Saturday, October 28, 2017

Understanding the Koch Brothers-Mike Pence Alliance



During an interview with The Nation, Jane Mayer, author of Dark Money: The Hidden History of the Billionaires Behind the Rise of the Radical Right, explained:
It’s a curious story, because the Kochs are not religious. They don’t care about social conservatism. They call themselves libertarians. They certainly are not aligned with Pence on these moral issues, on his hatred of abortion. What do they have in common? It turns out that in 2009
Mike Pence started doing favors for the Kochs. They were tremendously powerful, but they were really worried that some legislation was going to pass that would tax carbon emissions. The Kochs have a huge fossil-fuel company and it would have hurt their bottom line tremendously.

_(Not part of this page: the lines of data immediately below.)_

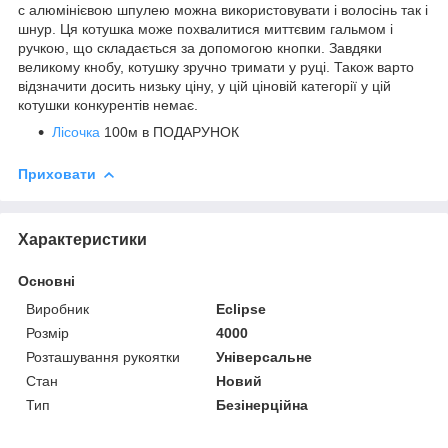
c алюмінієвою шпулею можна використовувати і волосінь так і
шнур. Ця котушка може похвалитися миттєвим гальмом і
ручкою, що складається за допомогою кнопки. Завдяки
великому кнобу, котушку зручно тримати у руці. Також варто
відзначити досить низьку ціну, у цій ціновій категорії у цій
котушки конкурентів немає.
Лісочка
100м в ПОДАРУНОК
Приховати
Характеристики
Основні
Виробник
Eclipse
Розмір
4000
Розташування рукоятки
Універсальне
Стан
Новий
Тип
Безінерційна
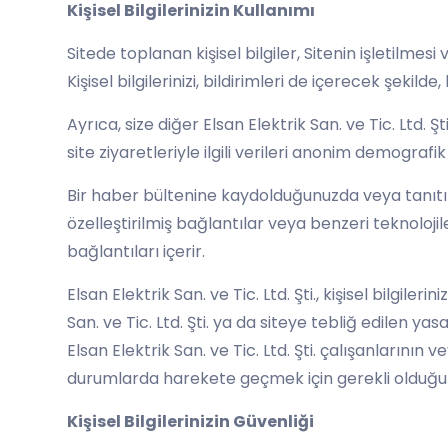
Kişisel Bilgilerinizin Kullanımı
Sitede toplanan kişisel bilgiler, Sitenin işletilmesi
Kişisel bilgilerinizi, bildirimleri de içerecek şeki
Ayrıca, size diğer Elsan Elektrik San. ve Tic. Ltd. 
site ziyaretleriyle ilgili verileri anonim demografik 
Bir haber bültenine kaydolduğunuzda veya tanıtı
özelleştirilmiş bağlantılar veya benzeri teknolojil
bağlantıları içerir.
Elsan Elektrik San. ve Tic. Ltd. Şti., kişisel bilgi
San. ve Tic. Ltd. Şti. ya da siteye tebliğ edilen ya
Elsan Elektrik San. ve Tic. Ltd. Şti. çalışanlarının 
durumlarda harekete geçmek için gerekli olduğuna 
Kişisel Bilgilerinizin Güvenliği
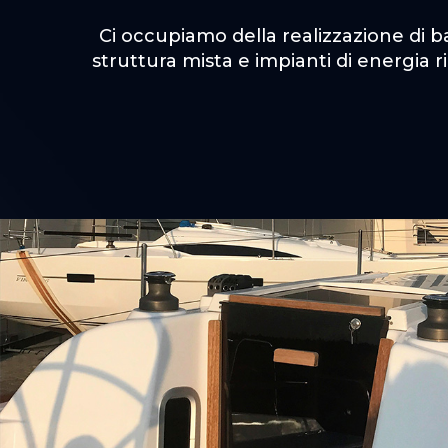
Ci occupiamo della realizzazione di bar
struttura mista e impianti di energia 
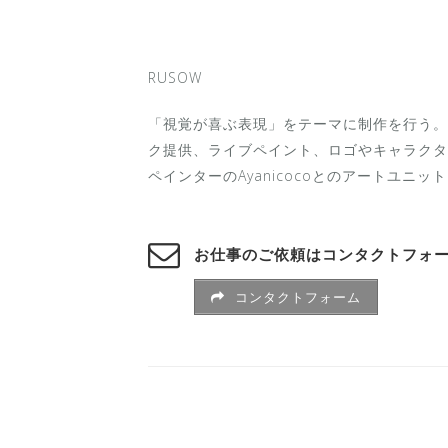
RUSOW
「視覚が喜ぶ表現」をテーマに制作を行う。
ク提供、ライブペイント、ロゴやキャラクタ
ペインターのAyanicocoとのアートユニット
お仕事のご依頼はコンタクトフォ
コンタクトフォーム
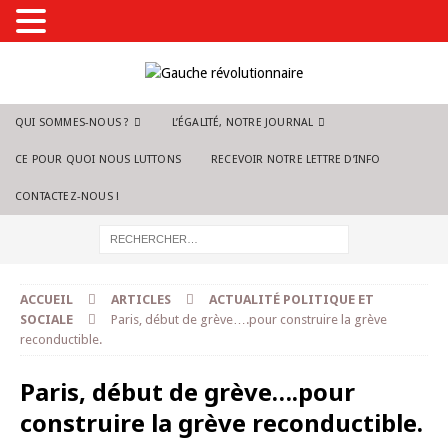
QUI SOMMES-NOUS ?
L’ÉGALITÉ, NOTRE JOURNAL
CE POUR QUOI NOUS LUTTONS
RECEVOIR NOTRE LETTRE D’INFO
CONTACTEZ-NOUS !
ACCUEIL
ARTICLES
ACTUALITÉ POLITIQUE ET
SOCIALE
Paris, début de grève….pour construire la grève
reconductible.
Paris, début de grève….pour
construire la grève reconductible.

Mike Pence took up their cause. He campaigned, he pushed and wheedled, and he took a pledge that the Koch organization had created and he got many of his colleagues in the House to sign onto it, saying they would pass no legislation to stop global warming that would require spending a cent of government money. He succeeded in killing the legislation, and from there on out, in aligning the Republican party against doing anything about climate change, unlike almost any other political organization in the world. To be fair, Pence opposed doing anything on global warming also for his own ideological reasons—he had doubted the reality of climate change before the Koch pledge. But Koch Industries has rewarded him ever since. That’s when they began to push him to run for president.

2 comments:

  1. Yes, the Kochs can support someone they don't 100% agree with.

    I think this is the lesson we libertarians are trying to learn.

    The Kochs care more about their tax burden than about their Jesus burden, so they support Pence.

    Am I missing something?

    ReplyDelete
    Replies
    1. The Koch brothers never assumed any Jesus burden is the implication this post gives.